2 メコン住血吸虫症における超音波検査によるMorbidityの評価
 2000年調査において、Stung Treng省(Sdau, Koh-Sneng)とKratie省(Sambok, Sambor)の超音波検査の結果を比較すると、Kratie省の浸淫地では進行した超音波所見を示した例が多くなった(2000年度カンボジア王国協力計画実施報告書)。本年度の調査においても、Kratie省の浸淫地では、Stung Treng省の浸淫地に比して、脾腫や進行した肝繊維化を示した例が多かった(表4)。

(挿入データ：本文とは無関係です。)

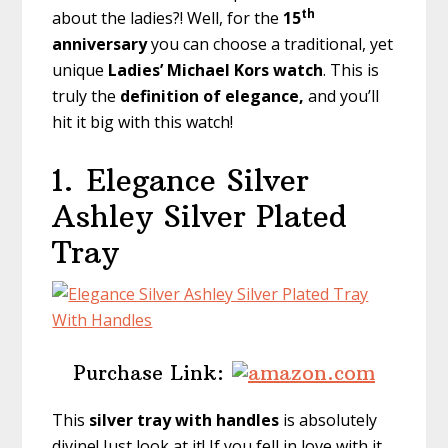
th
about the ladies?! Well, for the
15
anniversary
you can choose a traditional, yet
unique
Ladies’ Michael Kors watch
. This is
truly the
definition of elegance,
and you’ll
hit it big with this watch!
1.
Elegance Silver
Ashley Silver Plated
Tray
Purchase Link:
This
silver tray with handles
is absolutely
divine! Just look at it! If you fell in love with it,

 Stung Treng省のSdau地区は、免疫血清検査では、80%以上が陽性を示すような高度浸淫地と思われるが、超音波検査から推定される現在のmorbidityは低いことになる。
 メコン住血吸虫症の場合、巨大脾腫を呈する例が多いことは、やはり2000年の調査でも報告されているが、今回の調査で巨大脾腫を示した例の多くは15才以上であり、同時に側副血管の形成も認められる例が殆どであった(表4)。

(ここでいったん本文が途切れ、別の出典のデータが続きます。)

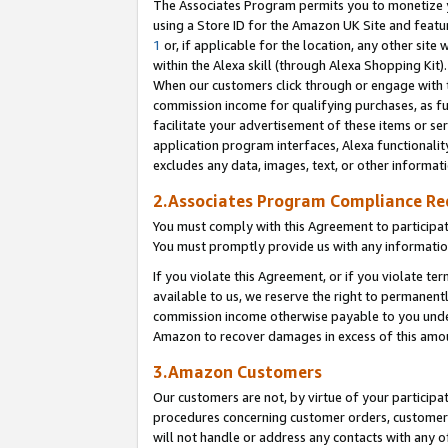
The Associates Program permits you to monetize yo
using a Store ID for the Amazon UK Site and featu
1
or, if applicable for the location, any other site 
within the Alexa skill (through Alexa Shopping Kit
When our customers click through or engage with th
commission income for qualifying purchases, as furt
facilitate your advertisement of these items or ser
application program interfaces, Alexa functionalit
excludes any data, images, text, or other informat
2.Associates Program Compliance R
You must comply with this Agreement to participa
You must promptly provide us with any information
If you violate this Agreement, or if you violate t
available to us, we reserve the right to permanent
commission income otherwise payable to you under 
Amazon to recover damages in excess of this amo
3.Amazon Customers
Our customers are not, by virtue of your participat
procedures concerning customer orders, customer 
will not handle or address any contacts with any o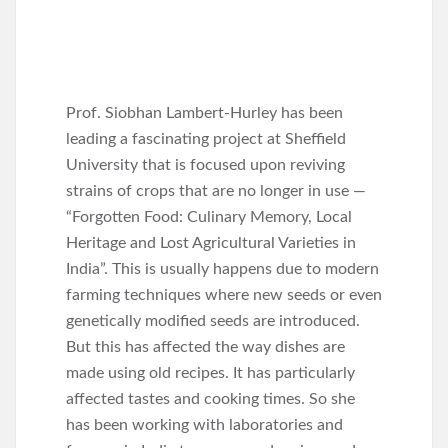
Prof. Siobhan Lambert-Hurley has been
leading a fascinating project at Sheffield
University that is focused upon reviving
strains of crops that are no longer in use —
“Forgotten Food: Culinary Memory, Local
Heritage and Lost Agricultural Varieties in
India”. This is usually happens due to modern
farming techniques where new seeds or even
genetically modified seeds are introduced.
But this has affected the way dishes are
made using old recipes. It has particularly
affected tastes and cooking times. So she
has been working with laboratories and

 Kratie省がマラリアの浸淫地でもあることから、今まで、この脾腫の原因疾患としてマラリアも疑われてきた。しかし、マラリアによる脾腫は、2−9才の若年者においてみられ、マラリア感染単独では側副血管を示すこともないことから、Kratie省の住血吸虫症浸淫地でみられる脾腫は、専ら住血吸虫感染によるものと思われた。
 
表4 カンボジアにおけるメコン住血吸虫症浸淫地における脾腫と肝繊維化
 
3 血清アンモニア値の測定
 メコン住血吸虫症にみられる脾腫は、門脈圧亢進症の結果生じるわけであるが、今年度の調査で脾腫を示した例の多くは、側副血行の形成;門脈−大循環シャント(主に脾腎シャント)も合併していた。門脈−大循環シャントは、高アンモニア血症を生じ肝性昏睡の原因となることが多いが、従来、カンボジアやラオスのメコン住血吸虫症浸淫地で、肝性昏睡などの神経症状が多くみられるという報告もない。そこで、今回は側副血行の有無によって血中アンモニア値に違いがあるか、Kratie省で236人について検討した(表5)。その結果、カンボジアのメコン住血吸虫症浸淫地では、門脈−大循環シャントの有無によって、血清アンモニア値は違わないことがわかった。巨大脾腫の治療方法としては、脾摘が選択されることもあるが、不用意な脾摘は、かえって肝性昏睡を誘発することがあることも知られている。しかしながら、巨大脾腫や門脈−大循環シャントを合併しながらも、血清アンモニア値が殆ど正常域にとどまっていたカンボジアのメコン住血吸虫症浸淫地においては、脾摘による肝性昏睡の誘発や神経症状の悪化は、殆ど心配する必要がないと思われた。
 
表5 カンボジアにおけるメコン住血吸虫症浸淫地における血清アンモニア値
 
今後の展望
 今回の調査で、メコン住血吸虫症の超音波所見は、日本住血吸虫症よりも、むしろマンソン住血吸虫症に似ていることがわかった。また、従来の住血吸虫症の肝病変としては報告がみられないまだら状脂肪肝を思わせるような病変がみられたが、この病変は、病理組織学的な検索で認められる肝細胞の空砲変性・泡沫状変化を反映している可能性もある。今後は、マウスに対する感染実験による病理組織学的検討を並行して行ったり、手術例に対する組織学的な検索を共同して行うなどして、超音波像のもととなる病態の変化についても見識を深める必要があろう。
 また、超音波検査による肝病変は、ある程度メコン住血吸虫によるmorbidity変化を反映していることがわかったが、1995年の集団治療の導入以来、カンボジアのメコン住血吸虫症浸淫地のmorbidityは、劇的に改善していると考えられる。今後は、プラジカンテルの治療と超音波検査所見によるmorbidity変化の関係について、更に詳細に検討する必要がある。さらに、超音波検査と併せて免疫血清学的検査も行われたが、一部の地域では、血清疫学によるendemicityと超音波検査によるmorbidityが一致しないところもあった。プラジカンテルによる集団治療の結果、カンボジアでもmorbidityが改善すると共にKato-katz法による虫卵陽性率も減少している。今後は、超音波検査と血清検査を組み合わせてメコン住血吸虫症対策の効果を継続的に評価していくことも考えられよう。